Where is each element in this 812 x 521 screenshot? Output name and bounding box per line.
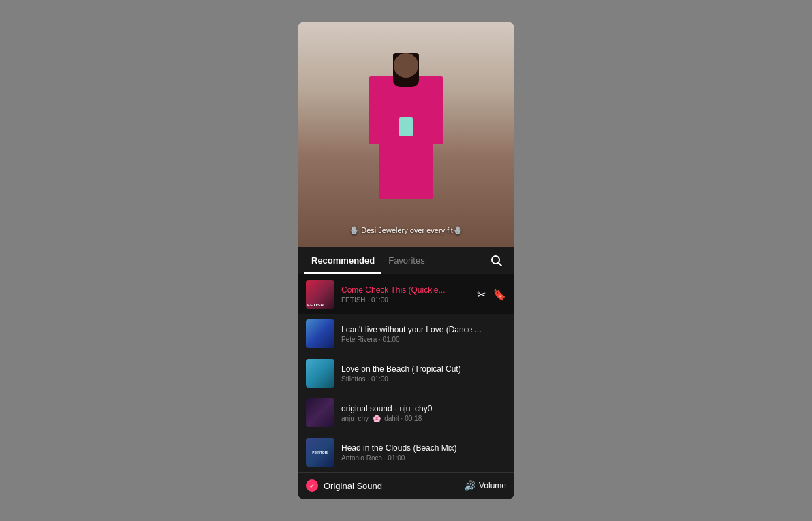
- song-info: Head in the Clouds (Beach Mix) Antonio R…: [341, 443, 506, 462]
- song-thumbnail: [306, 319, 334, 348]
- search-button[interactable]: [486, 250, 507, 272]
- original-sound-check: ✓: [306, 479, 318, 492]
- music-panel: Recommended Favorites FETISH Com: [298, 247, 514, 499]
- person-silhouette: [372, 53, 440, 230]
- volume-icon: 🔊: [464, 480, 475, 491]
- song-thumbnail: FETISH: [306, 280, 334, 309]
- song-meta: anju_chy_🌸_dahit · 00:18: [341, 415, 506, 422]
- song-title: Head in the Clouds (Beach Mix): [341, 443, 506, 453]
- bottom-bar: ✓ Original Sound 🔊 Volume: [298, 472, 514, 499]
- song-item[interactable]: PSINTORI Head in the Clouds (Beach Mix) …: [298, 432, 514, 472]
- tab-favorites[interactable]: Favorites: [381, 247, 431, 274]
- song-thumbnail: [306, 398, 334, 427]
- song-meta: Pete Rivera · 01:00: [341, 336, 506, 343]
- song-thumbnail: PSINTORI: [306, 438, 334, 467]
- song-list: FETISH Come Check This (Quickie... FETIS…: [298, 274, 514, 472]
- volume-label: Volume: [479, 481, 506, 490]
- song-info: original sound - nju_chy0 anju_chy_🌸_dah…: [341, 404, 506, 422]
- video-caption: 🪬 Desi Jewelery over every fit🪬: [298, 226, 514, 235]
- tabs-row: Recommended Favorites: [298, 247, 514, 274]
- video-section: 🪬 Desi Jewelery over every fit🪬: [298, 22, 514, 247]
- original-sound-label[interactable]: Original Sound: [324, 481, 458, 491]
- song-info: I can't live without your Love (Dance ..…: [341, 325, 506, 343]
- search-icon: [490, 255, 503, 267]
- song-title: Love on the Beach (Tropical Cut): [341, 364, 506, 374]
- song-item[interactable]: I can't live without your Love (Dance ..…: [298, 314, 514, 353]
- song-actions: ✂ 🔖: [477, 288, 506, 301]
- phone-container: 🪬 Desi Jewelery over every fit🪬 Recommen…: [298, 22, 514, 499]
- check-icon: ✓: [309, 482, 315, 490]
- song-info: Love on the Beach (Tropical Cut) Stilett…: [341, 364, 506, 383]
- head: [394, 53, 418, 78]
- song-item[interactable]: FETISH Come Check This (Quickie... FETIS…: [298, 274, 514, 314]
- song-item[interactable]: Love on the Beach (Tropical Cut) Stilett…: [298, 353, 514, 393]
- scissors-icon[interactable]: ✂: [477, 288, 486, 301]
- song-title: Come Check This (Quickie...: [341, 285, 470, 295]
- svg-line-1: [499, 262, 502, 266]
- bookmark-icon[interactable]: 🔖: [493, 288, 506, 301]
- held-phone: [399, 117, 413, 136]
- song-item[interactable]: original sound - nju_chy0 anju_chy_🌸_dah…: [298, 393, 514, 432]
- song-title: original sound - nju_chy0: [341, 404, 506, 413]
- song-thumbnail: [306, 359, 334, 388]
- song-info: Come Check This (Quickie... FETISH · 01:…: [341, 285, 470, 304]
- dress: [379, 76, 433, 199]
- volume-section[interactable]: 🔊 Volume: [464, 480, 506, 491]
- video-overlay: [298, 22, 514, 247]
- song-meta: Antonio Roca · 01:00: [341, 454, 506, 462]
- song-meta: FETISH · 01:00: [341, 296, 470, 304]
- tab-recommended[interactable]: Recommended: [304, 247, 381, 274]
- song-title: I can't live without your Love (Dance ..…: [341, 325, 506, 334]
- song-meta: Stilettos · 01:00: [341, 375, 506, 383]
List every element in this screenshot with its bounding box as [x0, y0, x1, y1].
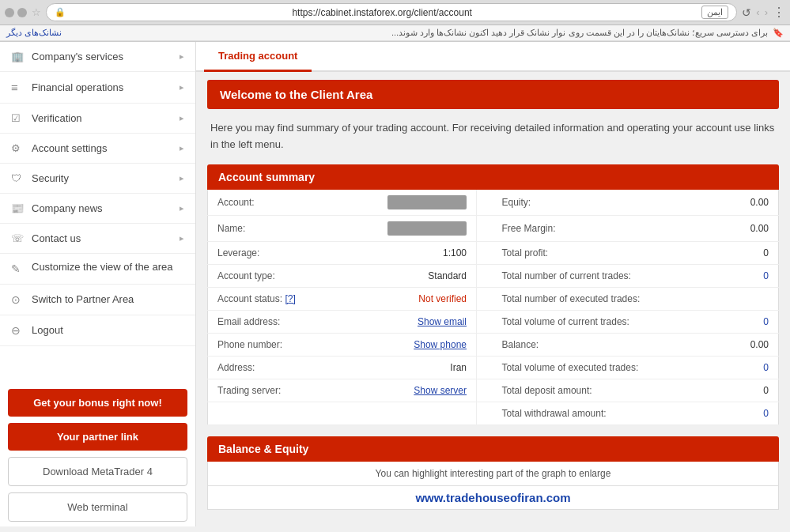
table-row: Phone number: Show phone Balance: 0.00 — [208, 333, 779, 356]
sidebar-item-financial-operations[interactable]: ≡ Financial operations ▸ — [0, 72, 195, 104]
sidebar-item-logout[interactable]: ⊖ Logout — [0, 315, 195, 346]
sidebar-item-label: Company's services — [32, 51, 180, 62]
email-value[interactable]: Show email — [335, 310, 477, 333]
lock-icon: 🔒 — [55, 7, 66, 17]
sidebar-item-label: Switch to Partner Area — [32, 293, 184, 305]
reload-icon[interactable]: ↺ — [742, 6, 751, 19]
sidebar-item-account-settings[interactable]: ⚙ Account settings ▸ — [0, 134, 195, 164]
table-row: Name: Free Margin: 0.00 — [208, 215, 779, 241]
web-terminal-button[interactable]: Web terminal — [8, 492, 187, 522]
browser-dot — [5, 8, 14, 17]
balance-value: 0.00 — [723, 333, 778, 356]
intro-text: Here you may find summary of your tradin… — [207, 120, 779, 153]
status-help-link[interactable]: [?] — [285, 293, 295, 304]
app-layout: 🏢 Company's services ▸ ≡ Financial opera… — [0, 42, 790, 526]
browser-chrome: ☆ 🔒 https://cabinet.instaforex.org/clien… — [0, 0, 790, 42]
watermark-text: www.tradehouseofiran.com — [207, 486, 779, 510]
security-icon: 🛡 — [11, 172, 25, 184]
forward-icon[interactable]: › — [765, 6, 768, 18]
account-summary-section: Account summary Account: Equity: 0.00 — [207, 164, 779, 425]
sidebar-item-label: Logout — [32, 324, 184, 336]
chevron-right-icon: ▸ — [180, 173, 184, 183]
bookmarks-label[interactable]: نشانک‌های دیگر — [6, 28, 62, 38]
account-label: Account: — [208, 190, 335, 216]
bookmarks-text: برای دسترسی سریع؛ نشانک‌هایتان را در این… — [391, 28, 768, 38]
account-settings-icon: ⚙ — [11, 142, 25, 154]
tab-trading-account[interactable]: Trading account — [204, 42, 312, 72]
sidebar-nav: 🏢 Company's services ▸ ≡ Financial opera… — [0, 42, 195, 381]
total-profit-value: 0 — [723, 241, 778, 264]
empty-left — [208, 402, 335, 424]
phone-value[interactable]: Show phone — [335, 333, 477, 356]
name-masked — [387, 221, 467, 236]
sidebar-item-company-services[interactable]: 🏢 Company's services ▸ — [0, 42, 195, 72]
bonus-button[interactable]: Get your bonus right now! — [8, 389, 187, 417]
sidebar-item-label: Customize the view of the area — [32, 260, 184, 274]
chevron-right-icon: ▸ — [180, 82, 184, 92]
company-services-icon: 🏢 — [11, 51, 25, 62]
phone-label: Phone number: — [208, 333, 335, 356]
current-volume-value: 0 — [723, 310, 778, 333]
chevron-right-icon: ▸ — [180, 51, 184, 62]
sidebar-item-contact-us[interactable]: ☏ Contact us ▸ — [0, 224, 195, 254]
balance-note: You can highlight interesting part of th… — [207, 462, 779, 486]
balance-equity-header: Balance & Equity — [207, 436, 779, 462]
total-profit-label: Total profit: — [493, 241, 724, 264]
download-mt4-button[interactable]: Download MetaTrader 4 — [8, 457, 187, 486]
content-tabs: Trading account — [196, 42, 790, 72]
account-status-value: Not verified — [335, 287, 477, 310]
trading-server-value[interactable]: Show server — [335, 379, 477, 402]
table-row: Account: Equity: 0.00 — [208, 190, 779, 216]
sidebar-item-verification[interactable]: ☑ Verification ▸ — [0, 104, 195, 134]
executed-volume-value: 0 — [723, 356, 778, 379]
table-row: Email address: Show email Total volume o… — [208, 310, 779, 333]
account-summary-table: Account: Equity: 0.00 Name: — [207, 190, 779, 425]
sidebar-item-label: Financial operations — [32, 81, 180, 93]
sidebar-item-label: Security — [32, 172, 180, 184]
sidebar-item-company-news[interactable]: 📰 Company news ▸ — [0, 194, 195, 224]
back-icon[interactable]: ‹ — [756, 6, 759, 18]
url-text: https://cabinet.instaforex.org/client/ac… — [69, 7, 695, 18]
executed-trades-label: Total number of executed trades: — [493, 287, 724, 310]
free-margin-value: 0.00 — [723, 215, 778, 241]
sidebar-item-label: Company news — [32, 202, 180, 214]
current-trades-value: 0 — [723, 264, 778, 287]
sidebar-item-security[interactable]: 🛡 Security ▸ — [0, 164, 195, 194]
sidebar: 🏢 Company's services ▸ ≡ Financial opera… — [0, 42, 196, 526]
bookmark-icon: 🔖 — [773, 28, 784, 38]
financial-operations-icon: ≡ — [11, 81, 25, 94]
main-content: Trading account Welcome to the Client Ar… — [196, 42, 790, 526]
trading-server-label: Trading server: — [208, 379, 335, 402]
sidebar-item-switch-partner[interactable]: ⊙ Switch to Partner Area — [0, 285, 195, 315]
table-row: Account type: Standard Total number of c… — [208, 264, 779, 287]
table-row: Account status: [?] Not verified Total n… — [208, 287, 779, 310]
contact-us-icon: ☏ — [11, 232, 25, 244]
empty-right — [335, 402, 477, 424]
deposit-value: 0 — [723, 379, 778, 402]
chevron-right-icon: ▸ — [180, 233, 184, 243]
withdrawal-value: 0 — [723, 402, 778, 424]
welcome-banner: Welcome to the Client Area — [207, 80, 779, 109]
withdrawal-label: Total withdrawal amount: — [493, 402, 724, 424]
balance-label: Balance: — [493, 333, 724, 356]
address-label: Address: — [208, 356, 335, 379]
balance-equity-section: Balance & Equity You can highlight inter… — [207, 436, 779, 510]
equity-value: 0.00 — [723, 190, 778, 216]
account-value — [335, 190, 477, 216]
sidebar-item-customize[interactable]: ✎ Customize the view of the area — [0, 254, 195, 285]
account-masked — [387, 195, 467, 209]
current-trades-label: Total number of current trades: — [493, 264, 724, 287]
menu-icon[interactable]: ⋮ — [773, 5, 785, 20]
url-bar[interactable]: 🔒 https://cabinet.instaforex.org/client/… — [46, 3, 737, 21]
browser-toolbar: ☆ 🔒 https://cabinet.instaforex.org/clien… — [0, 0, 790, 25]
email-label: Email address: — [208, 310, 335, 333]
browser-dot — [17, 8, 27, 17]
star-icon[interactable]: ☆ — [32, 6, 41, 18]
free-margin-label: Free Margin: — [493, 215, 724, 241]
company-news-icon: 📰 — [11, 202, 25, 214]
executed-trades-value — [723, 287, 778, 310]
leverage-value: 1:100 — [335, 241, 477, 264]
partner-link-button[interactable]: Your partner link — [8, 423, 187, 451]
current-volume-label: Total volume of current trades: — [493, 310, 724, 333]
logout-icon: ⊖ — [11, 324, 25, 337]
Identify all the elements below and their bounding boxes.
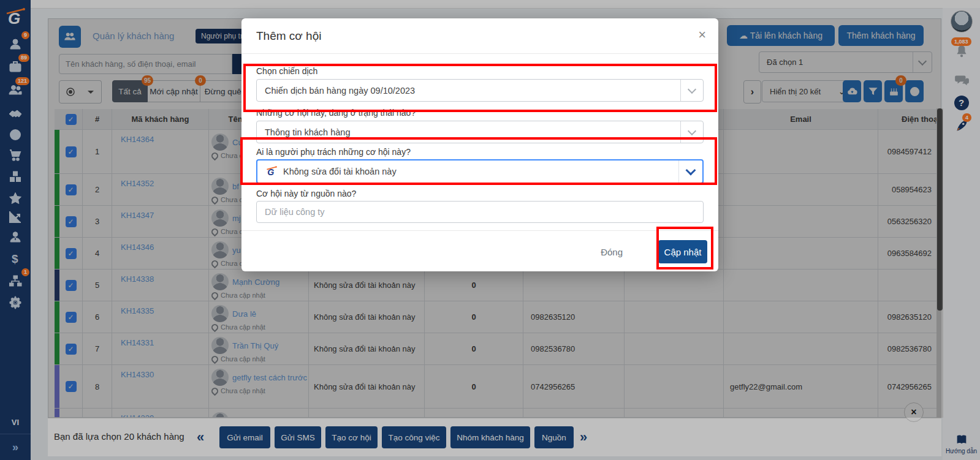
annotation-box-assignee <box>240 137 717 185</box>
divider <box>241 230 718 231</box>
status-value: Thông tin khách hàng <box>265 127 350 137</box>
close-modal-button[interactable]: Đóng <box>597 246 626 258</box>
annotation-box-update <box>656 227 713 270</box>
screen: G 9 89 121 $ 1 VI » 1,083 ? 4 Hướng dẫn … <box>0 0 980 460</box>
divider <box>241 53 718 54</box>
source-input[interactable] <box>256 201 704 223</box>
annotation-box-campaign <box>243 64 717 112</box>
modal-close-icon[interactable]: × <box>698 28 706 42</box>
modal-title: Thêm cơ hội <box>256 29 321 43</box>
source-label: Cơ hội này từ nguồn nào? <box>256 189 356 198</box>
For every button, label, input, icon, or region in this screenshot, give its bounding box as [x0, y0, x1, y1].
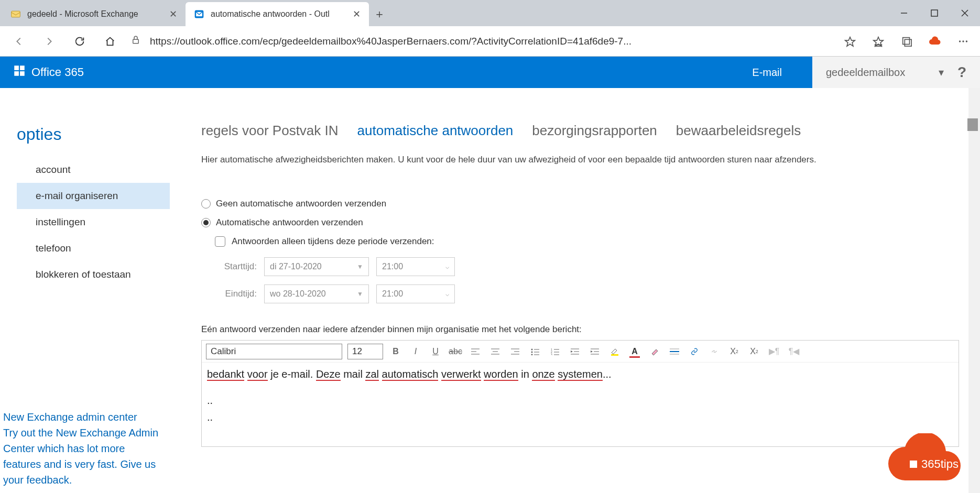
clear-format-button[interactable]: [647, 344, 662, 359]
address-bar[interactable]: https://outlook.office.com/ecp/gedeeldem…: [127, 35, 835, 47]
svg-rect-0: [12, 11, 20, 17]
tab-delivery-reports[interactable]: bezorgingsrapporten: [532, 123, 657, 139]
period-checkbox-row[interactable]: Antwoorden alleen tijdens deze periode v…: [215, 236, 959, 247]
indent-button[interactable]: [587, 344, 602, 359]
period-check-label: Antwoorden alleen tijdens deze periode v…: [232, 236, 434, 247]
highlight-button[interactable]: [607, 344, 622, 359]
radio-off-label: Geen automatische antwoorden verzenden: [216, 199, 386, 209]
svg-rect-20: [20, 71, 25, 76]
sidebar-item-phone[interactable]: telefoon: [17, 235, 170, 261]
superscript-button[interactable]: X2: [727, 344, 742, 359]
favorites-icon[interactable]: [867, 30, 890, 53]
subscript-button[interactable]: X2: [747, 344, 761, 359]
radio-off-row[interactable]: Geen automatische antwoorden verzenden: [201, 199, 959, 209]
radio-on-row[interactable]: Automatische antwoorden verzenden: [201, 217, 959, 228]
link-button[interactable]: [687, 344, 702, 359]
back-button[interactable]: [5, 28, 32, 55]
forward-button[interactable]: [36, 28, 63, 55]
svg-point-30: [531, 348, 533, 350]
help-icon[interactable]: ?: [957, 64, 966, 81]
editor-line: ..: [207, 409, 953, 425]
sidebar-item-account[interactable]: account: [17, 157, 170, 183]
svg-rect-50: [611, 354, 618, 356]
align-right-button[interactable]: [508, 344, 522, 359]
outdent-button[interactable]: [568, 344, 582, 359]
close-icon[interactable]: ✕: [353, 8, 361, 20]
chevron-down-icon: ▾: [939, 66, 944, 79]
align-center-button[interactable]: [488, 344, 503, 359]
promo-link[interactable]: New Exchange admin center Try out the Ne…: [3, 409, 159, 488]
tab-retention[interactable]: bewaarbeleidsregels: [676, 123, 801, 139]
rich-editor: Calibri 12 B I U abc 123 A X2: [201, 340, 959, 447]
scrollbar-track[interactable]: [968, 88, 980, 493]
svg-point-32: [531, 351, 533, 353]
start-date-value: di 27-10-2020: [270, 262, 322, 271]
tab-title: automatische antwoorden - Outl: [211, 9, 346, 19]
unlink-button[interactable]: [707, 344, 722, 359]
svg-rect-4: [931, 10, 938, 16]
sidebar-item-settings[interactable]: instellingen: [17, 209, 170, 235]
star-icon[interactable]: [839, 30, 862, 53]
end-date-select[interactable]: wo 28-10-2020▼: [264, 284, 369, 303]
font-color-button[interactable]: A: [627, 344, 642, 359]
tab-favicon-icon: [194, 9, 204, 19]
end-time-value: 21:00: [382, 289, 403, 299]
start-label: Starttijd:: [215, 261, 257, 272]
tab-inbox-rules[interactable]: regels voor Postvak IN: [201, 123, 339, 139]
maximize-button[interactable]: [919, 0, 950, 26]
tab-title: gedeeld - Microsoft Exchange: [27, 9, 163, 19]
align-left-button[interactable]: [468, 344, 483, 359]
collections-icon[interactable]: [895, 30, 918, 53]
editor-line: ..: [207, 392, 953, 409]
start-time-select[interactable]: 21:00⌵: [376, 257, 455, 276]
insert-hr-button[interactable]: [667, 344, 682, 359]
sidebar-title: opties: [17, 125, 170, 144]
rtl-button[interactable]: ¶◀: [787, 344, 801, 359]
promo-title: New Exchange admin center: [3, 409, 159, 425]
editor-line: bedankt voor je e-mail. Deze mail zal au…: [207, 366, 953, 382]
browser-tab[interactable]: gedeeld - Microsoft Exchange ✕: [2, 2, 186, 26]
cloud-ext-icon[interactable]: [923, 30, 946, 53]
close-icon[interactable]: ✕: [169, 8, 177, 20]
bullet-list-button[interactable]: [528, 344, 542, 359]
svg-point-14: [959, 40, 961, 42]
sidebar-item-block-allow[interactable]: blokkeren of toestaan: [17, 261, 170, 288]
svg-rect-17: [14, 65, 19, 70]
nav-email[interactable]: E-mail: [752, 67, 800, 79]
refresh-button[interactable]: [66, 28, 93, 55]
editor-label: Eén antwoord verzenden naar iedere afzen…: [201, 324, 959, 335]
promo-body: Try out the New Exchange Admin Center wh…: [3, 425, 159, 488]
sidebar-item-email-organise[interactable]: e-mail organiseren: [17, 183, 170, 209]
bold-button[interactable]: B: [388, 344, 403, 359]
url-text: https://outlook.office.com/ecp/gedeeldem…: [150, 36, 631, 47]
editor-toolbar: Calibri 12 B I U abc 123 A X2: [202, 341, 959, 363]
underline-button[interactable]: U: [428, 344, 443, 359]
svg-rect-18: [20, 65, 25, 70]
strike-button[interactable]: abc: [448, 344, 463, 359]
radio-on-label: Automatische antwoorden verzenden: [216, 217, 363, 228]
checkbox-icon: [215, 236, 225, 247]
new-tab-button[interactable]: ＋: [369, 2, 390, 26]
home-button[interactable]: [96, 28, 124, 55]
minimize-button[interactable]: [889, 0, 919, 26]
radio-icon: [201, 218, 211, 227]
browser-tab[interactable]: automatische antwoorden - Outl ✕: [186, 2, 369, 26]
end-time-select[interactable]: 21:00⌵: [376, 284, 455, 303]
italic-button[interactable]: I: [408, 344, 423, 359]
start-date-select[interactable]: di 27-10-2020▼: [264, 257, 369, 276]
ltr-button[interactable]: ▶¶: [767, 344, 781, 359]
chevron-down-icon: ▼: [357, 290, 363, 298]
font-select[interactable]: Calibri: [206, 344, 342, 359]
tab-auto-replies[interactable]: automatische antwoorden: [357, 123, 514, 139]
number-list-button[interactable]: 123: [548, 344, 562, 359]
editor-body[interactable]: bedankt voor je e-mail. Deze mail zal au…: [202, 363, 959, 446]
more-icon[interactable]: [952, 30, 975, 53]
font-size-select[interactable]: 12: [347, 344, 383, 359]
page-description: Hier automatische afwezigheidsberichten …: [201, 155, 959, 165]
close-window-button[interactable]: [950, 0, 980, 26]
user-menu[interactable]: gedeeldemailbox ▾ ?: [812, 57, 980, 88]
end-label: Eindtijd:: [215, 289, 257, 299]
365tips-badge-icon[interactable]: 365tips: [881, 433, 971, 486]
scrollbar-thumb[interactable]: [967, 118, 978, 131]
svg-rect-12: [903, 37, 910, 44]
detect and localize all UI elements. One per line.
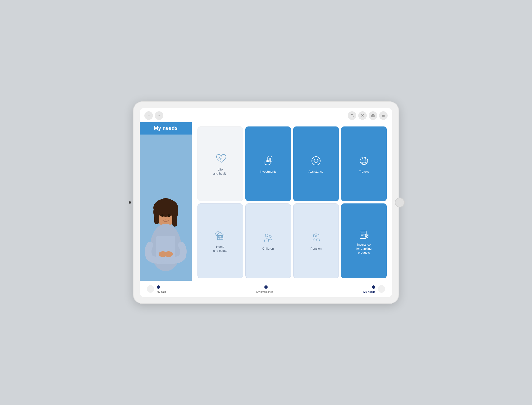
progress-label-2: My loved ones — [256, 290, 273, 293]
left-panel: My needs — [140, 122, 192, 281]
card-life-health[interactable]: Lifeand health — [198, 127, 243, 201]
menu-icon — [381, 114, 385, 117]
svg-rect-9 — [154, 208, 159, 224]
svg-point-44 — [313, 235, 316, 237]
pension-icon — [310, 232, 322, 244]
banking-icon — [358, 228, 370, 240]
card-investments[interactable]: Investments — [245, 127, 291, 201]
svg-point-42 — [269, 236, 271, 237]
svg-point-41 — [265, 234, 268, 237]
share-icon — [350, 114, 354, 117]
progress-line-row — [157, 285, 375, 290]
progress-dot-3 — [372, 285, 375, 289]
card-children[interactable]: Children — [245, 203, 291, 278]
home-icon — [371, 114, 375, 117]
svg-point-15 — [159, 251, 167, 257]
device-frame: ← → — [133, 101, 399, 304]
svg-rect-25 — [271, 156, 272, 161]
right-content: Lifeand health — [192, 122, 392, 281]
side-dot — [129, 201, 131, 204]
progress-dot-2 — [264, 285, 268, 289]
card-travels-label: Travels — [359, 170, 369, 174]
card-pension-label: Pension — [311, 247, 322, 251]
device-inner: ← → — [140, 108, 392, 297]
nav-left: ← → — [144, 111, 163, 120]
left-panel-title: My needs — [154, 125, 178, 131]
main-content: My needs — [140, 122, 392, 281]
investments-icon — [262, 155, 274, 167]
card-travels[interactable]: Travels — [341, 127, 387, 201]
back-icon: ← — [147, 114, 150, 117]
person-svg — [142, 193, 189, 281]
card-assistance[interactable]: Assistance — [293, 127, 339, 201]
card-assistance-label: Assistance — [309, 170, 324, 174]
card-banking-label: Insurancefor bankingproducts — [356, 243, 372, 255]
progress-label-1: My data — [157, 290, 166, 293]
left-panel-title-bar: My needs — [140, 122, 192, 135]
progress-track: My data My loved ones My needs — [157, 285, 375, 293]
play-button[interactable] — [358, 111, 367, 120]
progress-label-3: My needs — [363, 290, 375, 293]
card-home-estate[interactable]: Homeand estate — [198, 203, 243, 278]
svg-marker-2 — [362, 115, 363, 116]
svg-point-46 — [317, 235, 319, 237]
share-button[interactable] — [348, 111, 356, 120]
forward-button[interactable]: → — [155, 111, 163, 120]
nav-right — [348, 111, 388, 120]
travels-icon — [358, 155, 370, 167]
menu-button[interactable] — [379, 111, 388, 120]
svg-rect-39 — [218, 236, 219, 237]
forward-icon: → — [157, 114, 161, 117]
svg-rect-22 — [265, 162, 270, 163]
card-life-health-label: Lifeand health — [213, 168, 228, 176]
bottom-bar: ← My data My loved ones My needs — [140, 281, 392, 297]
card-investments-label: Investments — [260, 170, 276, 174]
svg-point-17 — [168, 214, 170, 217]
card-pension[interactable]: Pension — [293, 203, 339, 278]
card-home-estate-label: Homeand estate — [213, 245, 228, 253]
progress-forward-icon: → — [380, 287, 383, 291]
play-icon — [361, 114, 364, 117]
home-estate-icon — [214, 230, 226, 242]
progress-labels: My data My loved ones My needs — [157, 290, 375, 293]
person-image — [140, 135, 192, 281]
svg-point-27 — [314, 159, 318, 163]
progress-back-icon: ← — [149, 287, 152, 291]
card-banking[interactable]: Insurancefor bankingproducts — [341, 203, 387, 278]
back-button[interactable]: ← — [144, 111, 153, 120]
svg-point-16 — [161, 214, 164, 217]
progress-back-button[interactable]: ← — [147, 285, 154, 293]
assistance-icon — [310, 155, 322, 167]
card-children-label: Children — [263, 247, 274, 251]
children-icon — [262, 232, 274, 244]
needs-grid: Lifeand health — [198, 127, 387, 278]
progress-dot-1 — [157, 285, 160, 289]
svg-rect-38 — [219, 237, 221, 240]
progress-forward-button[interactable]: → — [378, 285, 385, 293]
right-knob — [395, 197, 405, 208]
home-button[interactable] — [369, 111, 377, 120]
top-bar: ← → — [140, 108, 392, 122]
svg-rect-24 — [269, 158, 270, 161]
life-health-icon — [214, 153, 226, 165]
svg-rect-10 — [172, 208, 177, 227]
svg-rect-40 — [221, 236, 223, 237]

▶ **PROMPT**
Gather each line in these records that contains the string "Show".

▶ **SOLUTION TO THIS EXERCISE**
table-row: Phone number: Show phone Balance: 0.00 — [208, 333, 779, 356]
email-value[interactable]: Show email — [335, 310, 477, 333]
phone-value[interactable]: Show phone — [335, 333, 477, 356]
trading-server-value[interactable]: Show server — [335, 379, 477, 402]
table-row: Email address: Show email Total volume o… — [208, 310, 779, 333]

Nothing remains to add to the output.